I nevertheless found myself calling the college gallery one afternoon. What had happened to the large gray painting of canines? I inquired.
“Ohhh!” an enthusiastic female voice responded, “You’re talking about Cindy’s ‘Blue Wolves.'"
Blue? Wolves?
“So what happened? Did somebody buy the gray dogs? I mean...the blue wolves?"
“Oh no, it was part of our B.F.A. exhibition, which came down last week, and Cindy took it home with her. Why don’t I give you her phone number?”
“Sure.”
Well, that was easy.
And so I purchased my first original work of art. I went to Cindy’s apartment in Bernal Heights and paid her the asking price of $300--even in those days that was pretty reasonable, but hefty enough to carry a certain significance for both of us. Even Cindy's art professor husband regarded this as a significant transaction. He helped me strap the six-foot canvas to the top of a friend’s Datsun and we drove it across town, where I would hang it in my tiny efficiency apartment overlooking the financial district. It gave my space what the decorators call “scale.” My apartment grew visually. What had been a twenty-by-fifteen-foot rectangle dominated by a view of the apartment building across the street, became a twenty-by-fifteen-foot space commanded by an expanse of textured canvas. Thanks to the abundant natural light provided by the windows, the blue surrounding the wolves jumped out from the shadows and gave the entire room a dreamy, soft-tinted, blue aspect. What I didn’t know was that this little purchase was already beginning to give my life a kind of “scale.”

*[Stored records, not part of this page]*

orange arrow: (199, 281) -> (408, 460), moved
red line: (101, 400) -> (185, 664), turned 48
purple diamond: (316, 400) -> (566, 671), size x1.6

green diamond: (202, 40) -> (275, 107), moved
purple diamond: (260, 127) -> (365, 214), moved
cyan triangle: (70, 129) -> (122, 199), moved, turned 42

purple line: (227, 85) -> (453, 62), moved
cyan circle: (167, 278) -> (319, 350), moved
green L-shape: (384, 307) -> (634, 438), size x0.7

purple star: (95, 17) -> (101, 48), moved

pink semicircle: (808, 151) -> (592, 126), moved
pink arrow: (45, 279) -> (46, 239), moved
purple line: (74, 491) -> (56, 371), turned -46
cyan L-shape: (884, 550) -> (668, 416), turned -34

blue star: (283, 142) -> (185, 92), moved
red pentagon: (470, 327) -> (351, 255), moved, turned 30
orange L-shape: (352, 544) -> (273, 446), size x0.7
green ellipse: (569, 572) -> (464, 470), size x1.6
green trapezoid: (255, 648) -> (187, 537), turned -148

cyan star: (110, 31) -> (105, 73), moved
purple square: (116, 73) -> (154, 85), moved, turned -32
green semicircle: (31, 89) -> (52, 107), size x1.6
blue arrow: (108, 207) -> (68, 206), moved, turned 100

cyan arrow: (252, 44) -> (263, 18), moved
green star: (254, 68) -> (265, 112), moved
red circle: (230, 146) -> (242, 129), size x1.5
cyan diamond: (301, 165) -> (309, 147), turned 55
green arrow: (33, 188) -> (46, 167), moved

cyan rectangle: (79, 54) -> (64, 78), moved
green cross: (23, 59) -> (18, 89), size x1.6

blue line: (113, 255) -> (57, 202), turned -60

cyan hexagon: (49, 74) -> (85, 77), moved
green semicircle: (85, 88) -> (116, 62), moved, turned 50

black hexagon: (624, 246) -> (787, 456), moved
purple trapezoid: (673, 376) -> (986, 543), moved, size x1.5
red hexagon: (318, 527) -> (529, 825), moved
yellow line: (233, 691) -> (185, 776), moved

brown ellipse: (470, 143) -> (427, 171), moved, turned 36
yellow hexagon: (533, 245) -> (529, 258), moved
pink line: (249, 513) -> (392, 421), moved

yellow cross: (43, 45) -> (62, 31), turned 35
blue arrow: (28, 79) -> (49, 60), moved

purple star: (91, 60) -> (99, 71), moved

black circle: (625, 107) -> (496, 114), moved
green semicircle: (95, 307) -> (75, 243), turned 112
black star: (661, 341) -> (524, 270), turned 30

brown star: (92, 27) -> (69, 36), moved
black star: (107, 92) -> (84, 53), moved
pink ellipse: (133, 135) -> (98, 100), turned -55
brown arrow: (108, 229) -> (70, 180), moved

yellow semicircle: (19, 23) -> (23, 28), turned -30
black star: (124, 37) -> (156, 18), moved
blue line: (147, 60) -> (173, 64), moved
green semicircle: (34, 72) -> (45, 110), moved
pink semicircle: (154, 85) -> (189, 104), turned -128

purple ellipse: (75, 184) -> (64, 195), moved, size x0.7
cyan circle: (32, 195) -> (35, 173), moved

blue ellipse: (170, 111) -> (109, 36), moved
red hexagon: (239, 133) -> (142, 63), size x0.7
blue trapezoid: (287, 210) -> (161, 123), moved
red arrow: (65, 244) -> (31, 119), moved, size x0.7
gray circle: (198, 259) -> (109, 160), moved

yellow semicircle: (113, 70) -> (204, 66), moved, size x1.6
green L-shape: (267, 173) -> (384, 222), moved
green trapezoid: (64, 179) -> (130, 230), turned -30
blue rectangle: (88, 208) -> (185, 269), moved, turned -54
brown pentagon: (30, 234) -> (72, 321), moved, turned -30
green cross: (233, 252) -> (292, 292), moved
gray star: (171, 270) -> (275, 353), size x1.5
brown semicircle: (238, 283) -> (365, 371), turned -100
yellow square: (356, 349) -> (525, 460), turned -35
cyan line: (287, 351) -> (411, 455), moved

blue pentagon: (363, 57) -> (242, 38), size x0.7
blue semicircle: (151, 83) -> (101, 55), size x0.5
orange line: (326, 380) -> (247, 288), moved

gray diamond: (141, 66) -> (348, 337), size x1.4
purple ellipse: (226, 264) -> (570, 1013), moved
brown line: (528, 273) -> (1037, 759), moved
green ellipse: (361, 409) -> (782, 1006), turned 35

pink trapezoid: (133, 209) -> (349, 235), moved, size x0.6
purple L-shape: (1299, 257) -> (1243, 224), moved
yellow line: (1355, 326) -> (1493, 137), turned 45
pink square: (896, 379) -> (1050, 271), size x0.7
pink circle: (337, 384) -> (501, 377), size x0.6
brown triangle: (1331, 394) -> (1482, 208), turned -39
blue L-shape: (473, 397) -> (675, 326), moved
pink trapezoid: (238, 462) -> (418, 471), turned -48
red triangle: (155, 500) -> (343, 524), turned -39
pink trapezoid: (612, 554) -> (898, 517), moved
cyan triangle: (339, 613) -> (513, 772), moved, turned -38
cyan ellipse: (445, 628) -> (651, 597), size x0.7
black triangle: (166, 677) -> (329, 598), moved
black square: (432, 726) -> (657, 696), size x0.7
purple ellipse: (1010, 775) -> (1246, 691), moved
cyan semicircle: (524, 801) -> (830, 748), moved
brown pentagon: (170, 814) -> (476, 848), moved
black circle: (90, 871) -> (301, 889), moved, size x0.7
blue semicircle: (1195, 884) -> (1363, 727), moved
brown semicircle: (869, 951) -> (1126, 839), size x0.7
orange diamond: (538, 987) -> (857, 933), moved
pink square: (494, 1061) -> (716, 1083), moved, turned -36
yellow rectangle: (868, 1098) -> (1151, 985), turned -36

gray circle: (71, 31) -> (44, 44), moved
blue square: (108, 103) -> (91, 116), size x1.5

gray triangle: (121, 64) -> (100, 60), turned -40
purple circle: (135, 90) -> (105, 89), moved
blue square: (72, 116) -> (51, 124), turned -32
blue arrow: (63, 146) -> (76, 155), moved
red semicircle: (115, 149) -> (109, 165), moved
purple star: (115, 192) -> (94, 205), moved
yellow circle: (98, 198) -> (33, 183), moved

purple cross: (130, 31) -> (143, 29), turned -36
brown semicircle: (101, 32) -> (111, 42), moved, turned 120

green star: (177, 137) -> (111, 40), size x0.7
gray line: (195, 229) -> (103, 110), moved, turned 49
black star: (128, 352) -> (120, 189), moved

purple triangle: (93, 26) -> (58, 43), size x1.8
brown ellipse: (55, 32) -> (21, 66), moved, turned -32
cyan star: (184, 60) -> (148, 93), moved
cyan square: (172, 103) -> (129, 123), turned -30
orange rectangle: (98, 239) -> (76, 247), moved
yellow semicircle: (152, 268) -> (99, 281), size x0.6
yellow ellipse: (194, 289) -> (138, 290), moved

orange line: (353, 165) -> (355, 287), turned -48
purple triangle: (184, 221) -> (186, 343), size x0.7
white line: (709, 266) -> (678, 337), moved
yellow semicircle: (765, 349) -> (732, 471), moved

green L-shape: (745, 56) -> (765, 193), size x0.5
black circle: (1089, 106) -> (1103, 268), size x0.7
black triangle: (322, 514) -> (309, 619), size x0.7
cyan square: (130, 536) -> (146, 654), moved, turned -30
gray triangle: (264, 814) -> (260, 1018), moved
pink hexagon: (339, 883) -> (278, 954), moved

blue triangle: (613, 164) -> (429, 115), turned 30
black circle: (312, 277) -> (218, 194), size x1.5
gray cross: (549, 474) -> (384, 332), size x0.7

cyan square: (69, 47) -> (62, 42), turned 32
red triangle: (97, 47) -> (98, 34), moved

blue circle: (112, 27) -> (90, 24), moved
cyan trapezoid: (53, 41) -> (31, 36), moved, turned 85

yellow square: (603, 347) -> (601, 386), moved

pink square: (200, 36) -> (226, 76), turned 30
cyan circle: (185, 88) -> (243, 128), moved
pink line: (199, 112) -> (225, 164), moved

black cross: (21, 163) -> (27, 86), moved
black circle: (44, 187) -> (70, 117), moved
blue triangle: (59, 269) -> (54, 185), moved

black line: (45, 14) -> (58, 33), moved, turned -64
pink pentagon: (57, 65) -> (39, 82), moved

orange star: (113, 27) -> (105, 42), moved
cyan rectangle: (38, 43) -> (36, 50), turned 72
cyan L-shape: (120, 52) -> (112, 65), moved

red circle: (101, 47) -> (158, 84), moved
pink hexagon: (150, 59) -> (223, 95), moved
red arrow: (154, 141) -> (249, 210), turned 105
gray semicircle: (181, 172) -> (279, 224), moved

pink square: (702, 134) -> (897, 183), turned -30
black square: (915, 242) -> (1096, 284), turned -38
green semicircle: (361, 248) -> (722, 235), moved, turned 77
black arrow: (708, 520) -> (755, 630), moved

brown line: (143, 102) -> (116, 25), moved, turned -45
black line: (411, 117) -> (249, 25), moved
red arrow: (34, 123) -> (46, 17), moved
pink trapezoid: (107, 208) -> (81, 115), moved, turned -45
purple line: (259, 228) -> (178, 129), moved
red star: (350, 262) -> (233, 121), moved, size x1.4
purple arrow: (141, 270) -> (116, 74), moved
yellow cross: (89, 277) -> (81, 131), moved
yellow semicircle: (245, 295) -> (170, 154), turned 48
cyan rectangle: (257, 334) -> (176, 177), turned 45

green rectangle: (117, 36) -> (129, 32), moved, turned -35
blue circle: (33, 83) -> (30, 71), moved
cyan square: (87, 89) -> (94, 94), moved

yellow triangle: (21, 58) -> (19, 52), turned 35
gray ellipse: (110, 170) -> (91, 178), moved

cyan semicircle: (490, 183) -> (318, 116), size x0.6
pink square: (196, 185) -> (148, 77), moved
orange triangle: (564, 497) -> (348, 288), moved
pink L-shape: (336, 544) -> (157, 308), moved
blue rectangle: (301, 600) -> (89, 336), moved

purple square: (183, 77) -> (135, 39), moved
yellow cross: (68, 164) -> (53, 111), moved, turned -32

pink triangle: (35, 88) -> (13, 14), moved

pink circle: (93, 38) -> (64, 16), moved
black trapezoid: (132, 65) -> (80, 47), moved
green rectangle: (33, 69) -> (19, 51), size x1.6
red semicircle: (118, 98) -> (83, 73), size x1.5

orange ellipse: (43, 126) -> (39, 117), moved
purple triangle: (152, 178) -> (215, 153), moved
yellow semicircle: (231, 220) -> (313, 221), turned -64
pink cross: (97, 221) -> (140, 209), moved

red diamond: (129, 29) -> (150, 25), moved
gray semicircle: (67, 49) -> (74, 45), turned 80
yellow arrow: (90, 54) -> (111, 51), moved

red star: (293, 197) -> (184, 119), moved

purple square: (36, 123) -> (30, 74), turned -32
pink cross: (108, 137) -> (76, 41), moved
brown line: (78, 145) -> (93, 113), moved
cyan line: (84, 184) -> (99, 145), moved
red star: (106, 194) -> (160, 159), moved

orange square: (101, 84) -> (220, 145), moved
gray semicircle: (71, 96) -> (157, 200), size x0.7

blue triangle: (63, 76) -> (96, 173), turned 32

I didn’t know that, even as my friend and I gingerly transported “Blue Wolves” up and down the hills of the San Francisco neighborhoods between Cindy’s home and mine, my administrative assistant at the gallery was looking dreamily into the eyes of her boyfriend and deciding to travel to Europe with him. The next morning she resigned from her job. On an impulse I called the young artist Cindy and asked her if she would like a part-time job. She already had a job but suggested her friend Leslie, a graduate student. Leslie took the job and was great. Leslie introduced me to her friend Bennie.
“You’ll like him,” she said. “He eats that offbeat Southern food, just like you do."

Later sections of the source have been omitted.